Tribalism is also present on the left, but in a somewhat less pronounced form. Identity politics was born on the left in the wake of the social movements of the 1960s and 1970s. Identity-based mobilizations against discrimination based on race, ethnicity, gender, or gender orientation have evolved for some on the left into demands for group recognition and positive affirmation of a group’s differentness. But on the whole, blue America is much more diverse than its red counterpart. The Biden presidency will see a major divide over these issues emerge between factions within the Democratic Party, something that never happened to the Republicans under Trump.
A HOUSE DIVIDED
Where the country goes after Biden’s inauguration is anyone’s guess. The major uncertainty is what will happen within the Republican Party. Trump and his followers seriously overreached with the violent storming of the Capitol, and a number of Republicans have finally broken publicly with him. Politically, Trump’s presidency has not put the GOP in a strong position: the party went from holding the presidency and both houses of Congress in 2017 to holding none of those institutions today. But the Trump cult of personality has come to dominate the party to such an extent that even this turn to violence may not put people off. It is possible to imagine a slow but steady recapture of authority by former mainstream Republicans as they adjust to the reality of being out of power and the need to expand the party’s coalition so as to win future elections. Alternatively, Trump could retain his hold on the party by portraying himself as a martyr who sacrificed everything for his country. At one extreme, one could imagine Trump and his hardcore supporters morphing into a terrorist underground, using violence to strike back at what they regard as an illegitimate Biden administration.

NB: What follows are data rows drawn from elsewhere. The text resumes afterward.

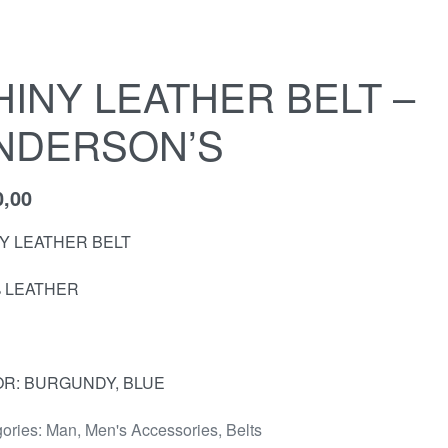
HINY LEATHER BELT –
NDERSON’S
0,00
Y LEATHER BELT
 LEATHER
R: BURGUNDY, BLUE
ories:
Man
,
Men's Accessories
,
Belts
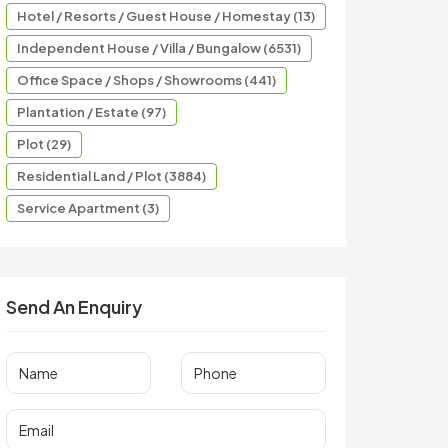
Hotel / Resorts / Guest House / Homestay (13)
Independent House / Villa / Bungalow (6531)
Office Space / Shops / Showrooms (441)
Plantation / Estate (97)
Plot (29)
Residential Land / Plot (3884)
Service Apartment (3)
Send An Enquiry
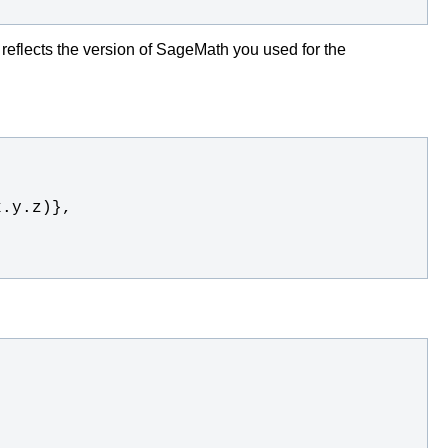
t reflects the version of SageMath you used for the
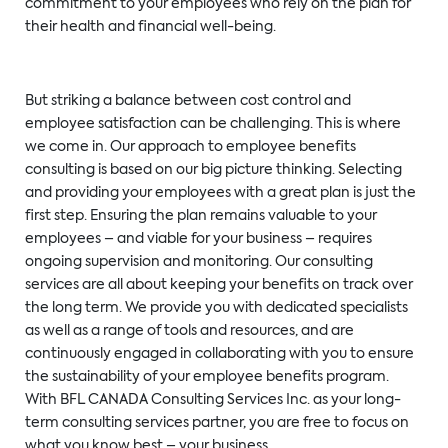
commitment to your employees who rely on the plan for
their health and financial well-being.
But striking a balance between cost control and
employee satisfaction can be challenging. This is where
we come in. Our approach to employee benefits
consulting is based on our big picture thinking. Selecting
and providing your employees with a great plan is just the
first step. Ensuring the plan remains valuable to your
employees – and viable for your business – requires
ongoing supervision and monitoring. Our consulting
services are all about keeping your benefits on track over
the long term. We provide you with dedicated specialists
as well as a range of tools and resources, and are
continuously engaged in collaborating with you to ensure
the sustainability of your employee benefits program.
With BFL CANADA Consulting Services Inc. as your long-
term consulting services partner, you are free to focus on
what you know best – your business.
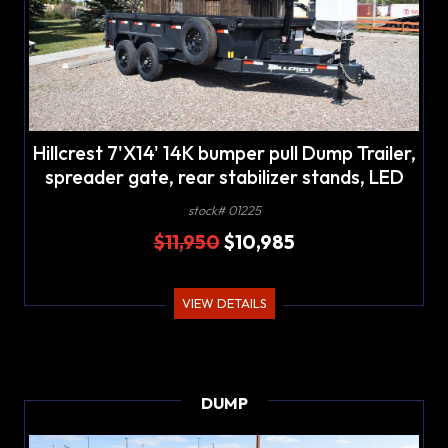
Hillcrest 7'X14' 14K bumper pull Dump Trailer,
spreader gate, rear stabilizer stands, LED
lights
stock# 01225
$11,950
$10,985
VIEW DETAILS
DUMP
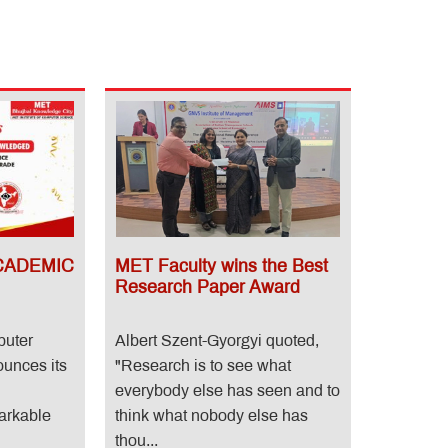
CADEMIC
MET Faculty wins the Best
Research Paper Award
puter
Albert Szent-Gyorgyi quoted,
unces its
"Research is to see what
everybody else has seen and to
arkable
think what nobody else has
thou...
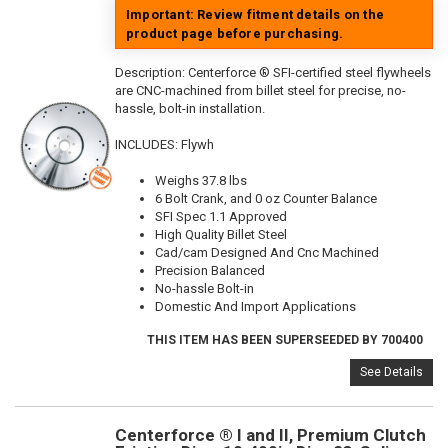
Important: Review fitment details on the
product page before purchasing.
Description:
Centerforce ® SFI-certified steel flywheels
are CNC-machined from billet steel for precise, no-
hassle, bolt-in installation.
INCLUDES: Flywh
Weighs 37.8 lbs
6 Bolt Crank, and 0 oz Counter Balance
SFI Spec 1.1 Approved
High Quality Billet Steel
Cad/cam Designed And Cnc Machined
Precision Balanced
No-hassle Bolt-in
Domestic And Import Applications
THIS ITEM HAS BEEN SUPERSEEDED BY 700400
See Details
Centerforce ® I and II, Premium Clutch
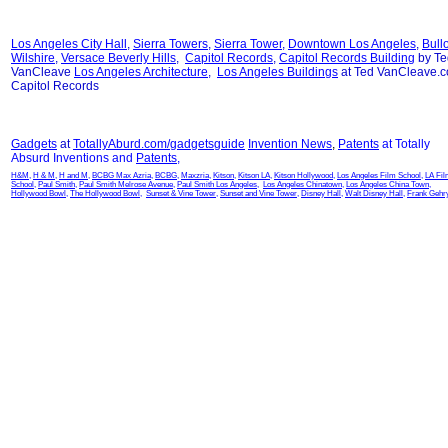
Los Angeles City Hall
,
Sierra Towers
,
Sierra Tower
,
Downtown Los Angeles
,
Bull
Wilshire
,
Versace Beverly Hills
,
Capitol Records
,
Capitol Records Building
by Te
VanCleave
Los Angeles Architecture
,
Los Angeles Buildings
at Ted VanCleave.
Capitol Records
Gadgets
at
TotallyAburd.com/gadgetsguide
Invention News
,
Patents
at Totally
Absurd Inventions and
Patents
,
H&M
,
H & M
,
H and M
,
BCBG Max Azria
,
BCBG
,
Maxzria
,
Kitson
,
Kitson LA
,
Kitson Hollywood
,
Los Angeles Film School
,
LA Fi
School
,
Paul Smith
,
Paul Smith Melrose Avenue
,
Paul Smith Los Angeles
,
Los Angeles Chinatown
,
Los Angeles China Town
,
Hollywood Bowl
,
The Hollywood Bowl
,
Sunset & Vine Tower
,
Sunset and Vine Tower
,
Disney Hall
,
Walt Disney Hall
,
Frank Gehr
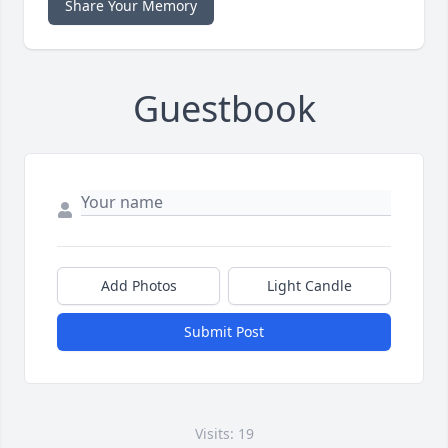
Share Your Memory
Guestbook
Add Photos
Light Candle
Submit Post
Visits: 19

How this ultimately plays out will have significant consequences for global democracy in the coming years. Trump has handed authoritarians such as Russian President Vladimir Putin and Chinese President Xi Jinping a huge gift: a United States divided, internally preoccupied, and contradicting its own democratic ideals. Biden winning the White House with a bare Democratic majority in Congress won’t be enough for the United States to recover its international standing: Trumpism must be repudiated and delegitimized root and branch, much as McCarthyism was in the 1950s. The elites who establish normative guardrails around national institutions must regain their nerve and reestablish their moral authority. Whether they rise to the challenge will determine the fate of U.S. institutions—and, more important, the American people.